◆ Exercise goal ◆
Every line below from the one with "Accessories" through the one with "Year 4 Blog" should be retyped exactly, both ends included; no other lines and no pictures.

◆ Provided records ◆
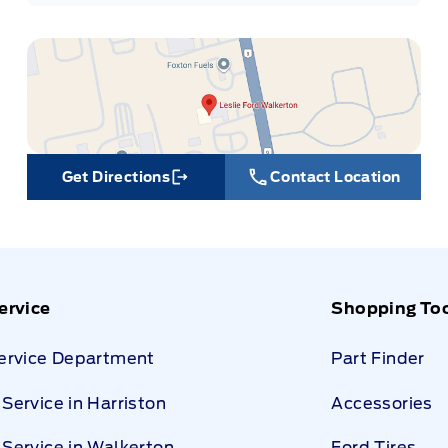
Get Directions
Contact Location
Link Icon
ervice
Shopping To
Service Department
Part Finder
Service in Harriston
Accessories
Service in Walkerton
Ford Tires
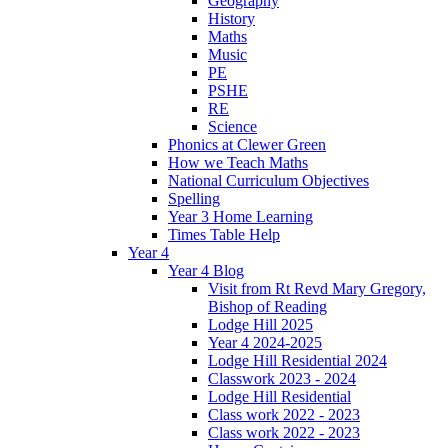
Geography
History
Maths
Music
PE
PSHE
RE
Science
Phonics at Clewer Green
How we Teach Maths
National Curriculum Objectives
Spelling
Year 3 Home Learning
Times Table Help
Year 4
Year 4 Blog
Visit from Rt Revd Mary Gregory,
Bishop of Reading
Lodge Hill 2025
Year 4 2024-2025
Lodge Hill Residential 2024
Classwork 2023 - 2024
Lodge Hill Residential
Class work 2022 - 2023
Class work 2022 - 2023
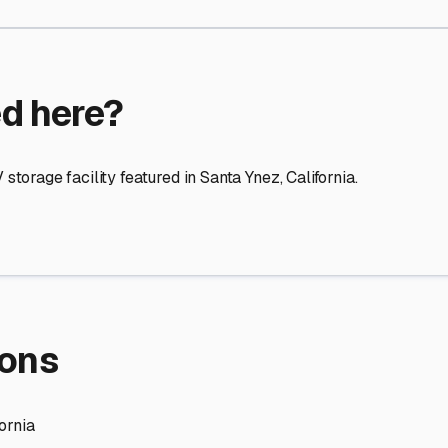
re Storage
stment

◆ Result for this exercise ◆
Accessories
Service in Walkerton
Ford Tires
Geography
History
Maths
Music
PE
PSHE
RE
Science
Phonics at Clewer Green
How we Teach Maths
National Curriculum Objectives
Spelling
Year 3 Home Learning
Times Table Help
Year 4
Year 4 Blog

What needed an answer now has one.